Ho ucciso una zanzara, mi sento male.
La vedo rantolare
Gobba a terra. Ali distese.
Le zampe in alto, protese.
L’esamino morire. Ho spavento, l’ho uccisa e me ne pento.
Ma chi sono io, per spezzare un fuscello? Mai ci penso.
Sono un assassino, ho fatto fuori l’esserino.
Ecco più non si dimena
è ferma a terra la sua schiena.
Mi manca il respiro. Voglio consolarmi e dico.
“Sei una creatura disgustosa, parassita succhiatore
che provochi pene e pizzicore”.
Ho fatto bene. Sì, dovevo, è solo una zanzara, penso, ma so che mi mento,
La verità? La sua morte mi da il tormento.
La guardo negli occhi, neri a palla. Io e te, non siamo poi così diversi.
Due insetti un po’ perversi.
Distolgo lo sguardo, non ce la faccio. Non so perché, ma mi rivolto e la riguardo.
Si rialza.
È viva, allora c’è speranza.
“Vola via su un braccio nudo, vai!”.
Che sollievo, non ho colpa, niente ho fatto. Sono buono, ma poi penso e se era una zanzara tigre di malaria portatrice?
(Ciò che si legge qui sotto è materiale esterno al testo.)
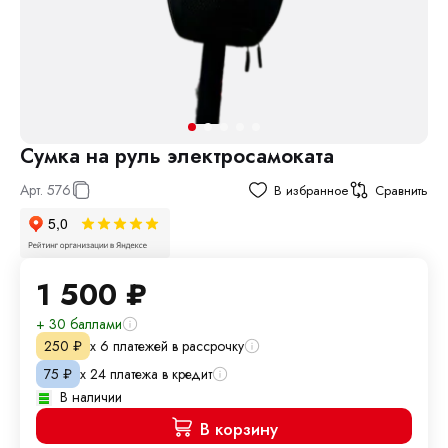
Сумка на руль электросамоката
Арт.
576
В избранное
Сравнить
1 500
₽
+ 30 баллами
х 6 платежей в рассрочку
250
₽
х 24 платежа в кредит
75
₽
В наличии
В корзину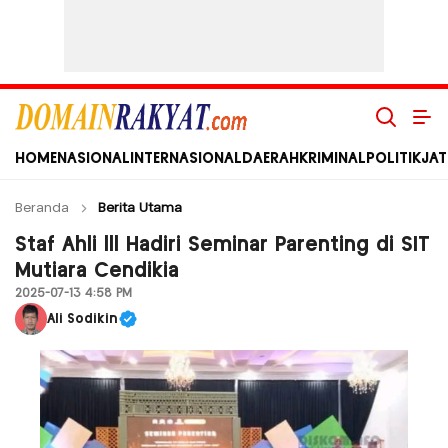
Domain Rakyat
Berita Hari Ini Terkini dan Terbaru Indonesia dan Internasional
HOME
NASIONAL
INTERNASIONAL
DAERAH
KRIMINAL
POLITIK
JAT
Beranda
Berita Utama
Staf Ahli lll Hadiri Seminar Parenting di SIT
Mutiara Cendikia
2025-07-13 4:58 PM
Ali Sodikin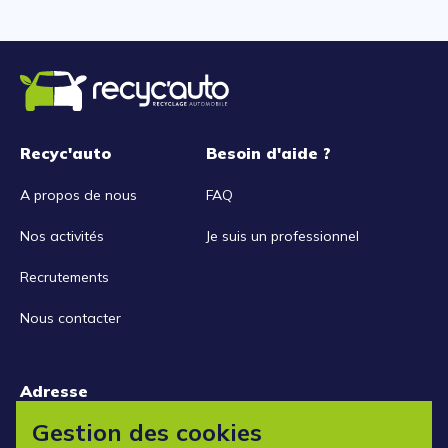
Recyc'auto
Besoin d'aide ?
A propos de nous
FAQ
Nos activités
Je suis un professionnel
Recrutements
Nous contacter
Adresse
15 rue de la Libération
Gestion des cookies
42152 L'horme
Sarei peggiore di quel che si dice,
un untore addirittura che vede una zanzara e non se ne cura,
anzi la libera dalle proprie mura.
E forse è vero sono infido. Perché so già cos’accadrà. Vado al fiume, sì, in estate
e di zanzare ne ucciderò a palate.
Con un applauso fatale ammazzerò quante più zanzare.
Al prurito non si comanda. Anche se ora è autunno e sono triste, se penso alla futura scanna.